Reproduce exactly the line that contains "022 84-08-09" and every line after it through the end of the records below, leaving out all pictures.

* * *

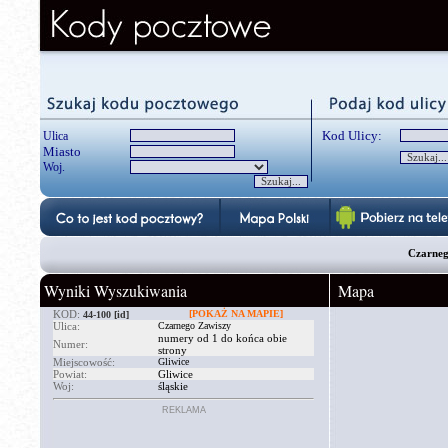
Kod Ulicy:
Ulica
Miasto
Woj.
Czarnego
Wyniki Wyszukiwania
Mapa
KOD:
[POKAŻ NA MAPIE]
44-100
[id]
Ulica:
Czarnego Zawiszy
numery od 1 do końca obie
Numer:
strony
Miejscowość:
Gliwice
Powiat:
Gliwice
Woj:
śląskie
REKLAMA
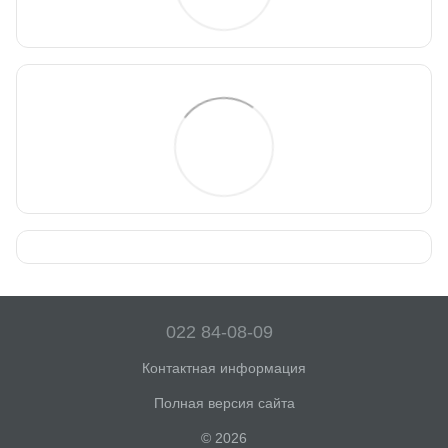
022 84-08-09
Контактная информация
Полная версия сайта
© 2026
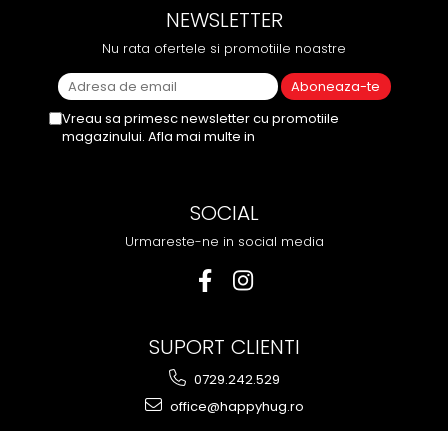
NEWSLETTER
Nu rata ofertele si promotiile noastre
Vreau sa primesc newsletter cu promotiile
magazinului. Afla mai multe in
Politica de
Confidentialitate
SOCIAL
Urmareste-ne in social media
SUPORT CLIENTI
0729.242.529
office@happyhug.ro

* * *

--- Exercise answer ---
022 84-08-09
Контактная информация
Полная версия сайта
© 2026
NEWSLETTER
Nu rata ofertele si promotiile noastre
Vreau sa primesc newsletter cu promotiile
magazinului. Afla mai multe in
Politica de
Confidentialitate
SOCIAL
Urmareste-ne in social media
SUPORT CLIENTI
0729.242.529
office@happyhug.ro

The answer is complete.